Your child wants to become a vegetarian. Here’s what you need to know:

Your child wants to become a vegetarian. Here's what you need to know:

5 essential nutrients for vegetarian kids

As a nutritionist, I can confidently say that children can thrive on a vegetarian or vegan diet. A healthy diet does not have to include meat. But when removing it, you need to pay attention to some important nutrients. Here are five big takeaways.

1. Vitamin B-12 (and other B vitamins)

Children who don’t eat meat may not get enough B vitamins, especially B-12, which is naturally found in animal foods.

Sources: Enriched flour, pasta, rice, whole grain products. Fortified breakfast cereal. Nutritional yeast (if fortified). Natural sources of B vitamins include foods like lentils, spinach, black beans, peas, sunflower seeds, broccoli, and even orange juice.

Nutritional yeast fortified with B vitamins. It’s great in popcorn!

2. Iron

Eating meat is the easiest way to get iron in a form that is easily absorbed by the body. However, many plant foods also contain iron. Don’t serve a glass of milk with your meal, as calcium can reduce the absorption of iron from plant foods. Save before or after meals.

Sources: pumpkin seeds, quinoa, beans, dried apricots, lentils, peas, spinach.

3. Vitamin C

Vitamin C is your secret weapon when your child stops eating meat because it helps absorb iron from plant foods. Therefore, it is wise to combine sources of vitamin C and iron.

Source: Ideas for combining iron and vitamin C include bean chili with tomatoes, lentil soup with orange slices, and spinach and strawberry salad.

chickpeas

4.Zinc

This mineral is necessary for proper growth and immune function and is found in large amounts in meat. However, zinc can also be obtained from plant foods.

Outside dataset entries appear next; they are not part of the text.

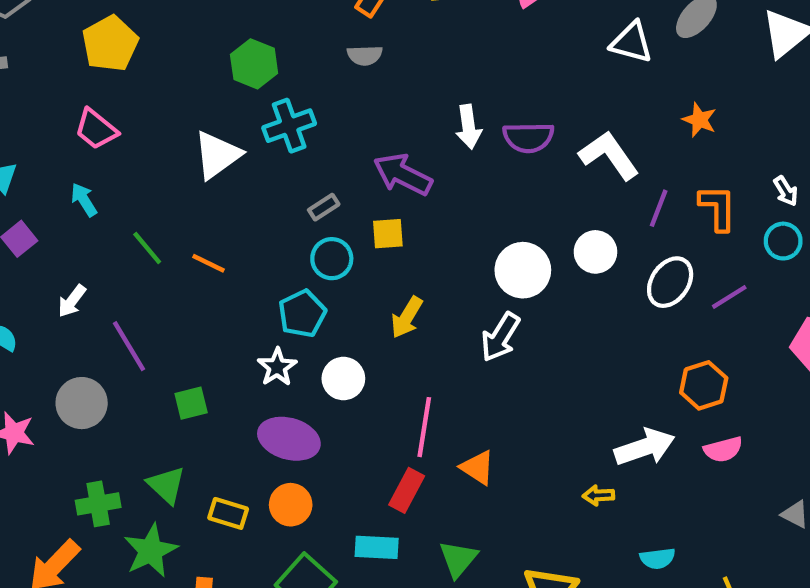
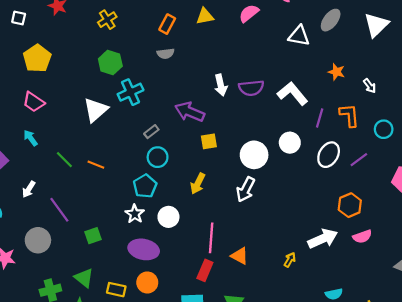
white arrow: (786, 191) -> (370, 86), moved
yellow square: (388, 234) -> (209, 141), moved
yellow arrow: (598, 495) -> (290, 260), moved, turned 128

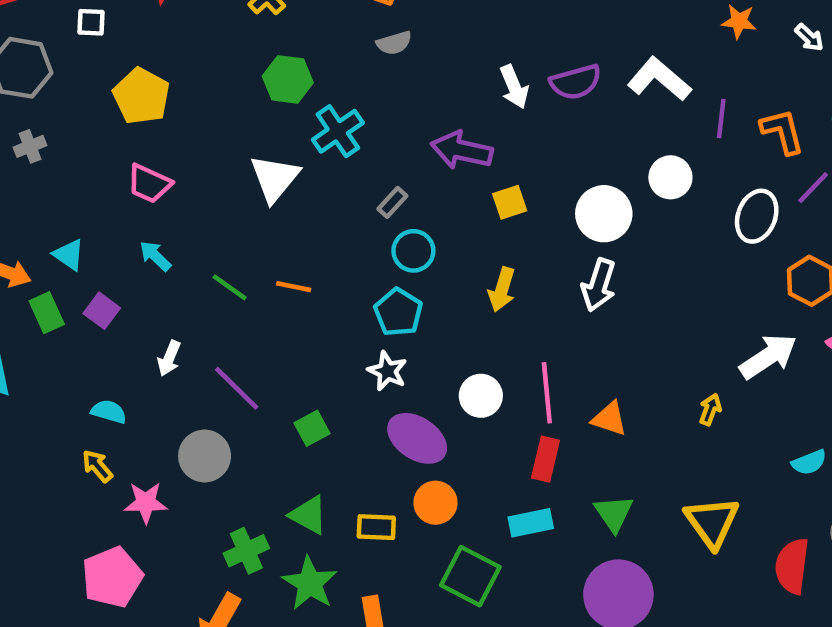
orange L-shape: (349, 115) -> (782, 131), moved
white ellipse: (329, 155) -> (757, 216), moved
white circle: (168, 217) -> (481, 396), moved
purple ellipse: (144, 249) -> (417, 438), turned 32

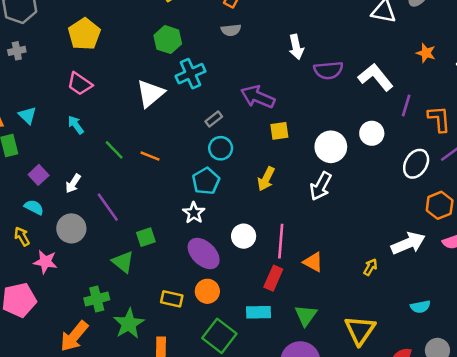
white arrow: (514, 87) -> (296, 47), moved
purple square: (102, 311) -> (39, 175), moved
gray circle: (205, 456) -> (71, 228), moved
green triangle: (309, 515) -> (123, 262), moved

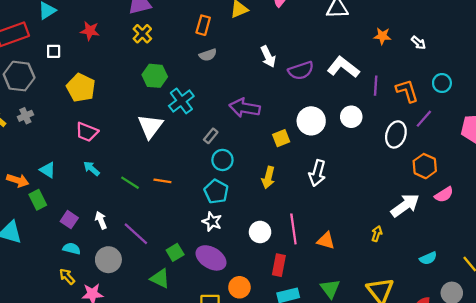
yellow square: (279, 131) -> (281, 138), moved
white circle: (331, 147) -> (311, 121), moved
white arrow: (73, 183) -> (101, 220), turned 138
purple ellipse: (204, 253) -> (211, 258), moved
red rectangle: (273, 278) -> (279, 265), moved

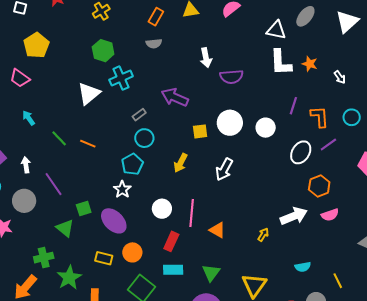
white L-shape: (343, 67) -> (281, 63), moved, turned -144
pink trapezoid: (87, 132) -> (20, 78), moved

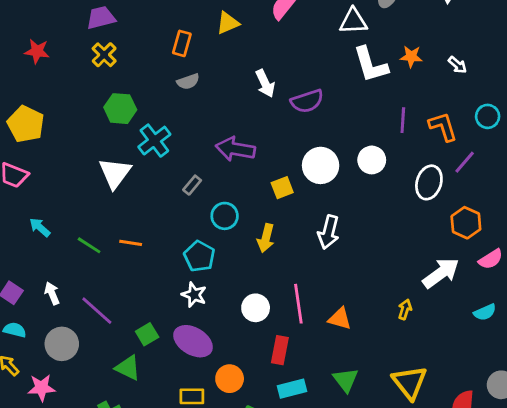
cyan circle: (144, 138) -> (225, 216), moved
cyan semicircle: (303, 267) -> (485, 312), moved

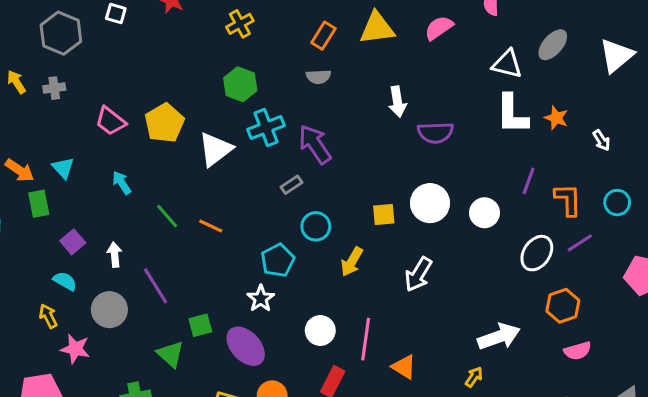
yellow triangle: (228, 23) -> (377, 28), size x1.4
yellow pentagon: (26, 124) -> (164, 123), moved
purple arrow: (235, 149) -> (315, 144), moved, turned 30
white arrow: (441, 273) -> (499, 337), moved

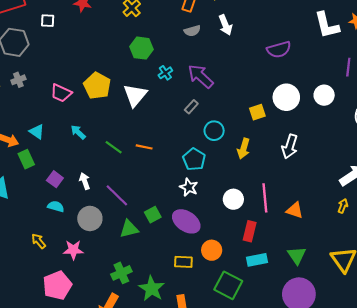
white arrow: (397, 102) -> (225, 25), moved
cyan cross: (266, 128) -> (165, 73), size x0.6
yellow arrow: (48, 316) -> (39, 241), moved
green triangle: (170, 354) -> (129, 229), moved, turned -42

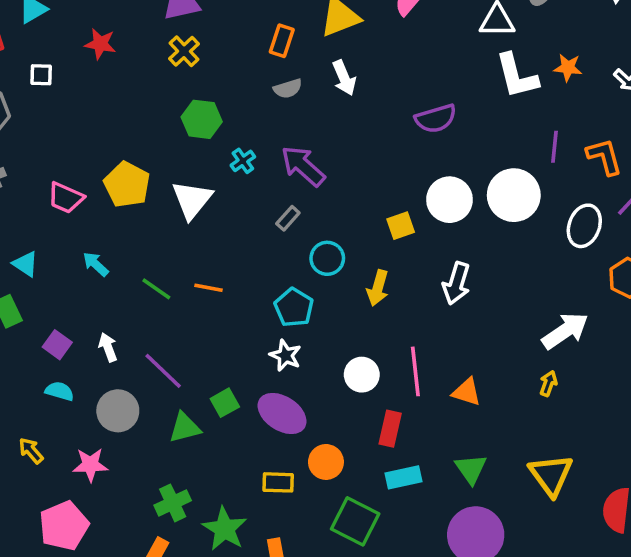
white circle: (324, 95) -> (514, 195), size x1.5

Sources: Soybeans such as chickpeas, lentils, and edamame, soy milk, and tofu.

5. Protein

Protein is essential for growing children. But while this is usually the nutrient that parents worry about the most, it’s probably the nutrient you need to worry about the least. Meat is a rich source of protein, but many other foods also contain protein, and grains also contain protein.

Sources: beans, edamame, chiquepas, nuts, seeds, nut butters, milk, yogurt, cheese, eggs. Both quinoa and soy are “complete proteins.” This means that, just like meat, it contains all the essential amino acids that the body needs (but can only be obtained from food).